The pan-European FTSEuro-first 300 index was down 1.1% at 1,153.45 points by
around midday, while the euro zone's blue-chip Euro STOXX 50 index retreated 2.6% to 2,583.25 points.
Italy's FTSE MIB equity index was the worst performing European bourse, slumping 4.6% on concerns that the election, which left no party clearly in control of the Italian government, could hamper reforms and drive up its borrowing costs.
Worries about a new flare-up in the euro zone's debt crisis fed through to the bank sector, whose lenders could be hit with new writedowns and bad debts if the region's economy weakens as a result of debt problems in countries such as Italy and Spain.
The STOXX Europe 600 Banking Index was the worst-performing sector, falling 2.7% with Italian banks such as Intesa and Unicredit - which own large amounts of Italian government debt - dropping 10% and 8%, respectively.

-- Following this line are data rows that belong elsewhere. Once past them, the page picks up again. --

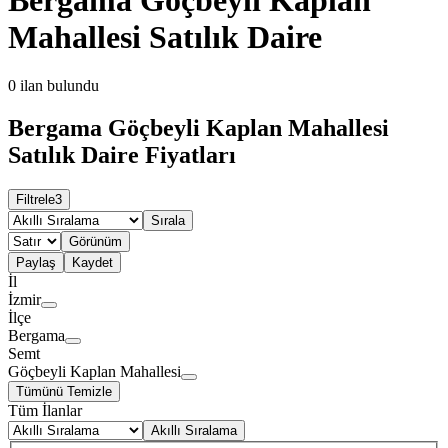
Mahallesi Satılık Daire
0
ilan bulundu
Bergama Göçbeyli Kaplan Mahallesi
Satılık Daire Fiyatları
Filtrele
3
Sırala
Görünüm
Paylaş
Kaydet
İl
İzmir
İlçe
Bergama
Semt
Göçbeyli Kaplan Mahallesi
Tümünü Temizle
Tüm İlanlar
Akıllı Sıralama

Spanish foreign minister Jose Manuel Garcia-Margallo said the Italian result was extremely worrying, with Spain's IBEX stock market falling 3%. "Spain will also now come under pressure," said Syz Asset Management's chief economist Fabrizio Quirighetti, who added that European equity markets could potentially fall some 5% this week.
Despite the post-Italian election fall, European equity options broker at XBZ Ltd Mike Turner said the stock market decline was more of a "correction, not a sell-off", with the FTSEurofirst 300 still up around 20% from its 2012 low of 948.17 points.
Michel Juvet, chief investment officer at Swiss bank Bordier, said he had sold off equity positions last week on expectations that equity markets could retreat over Italian election problems.
"We cut the equity allocations last week across the board. Everything was pointing towards a correction. I see no rush to buy Italian assets at this moment," he said.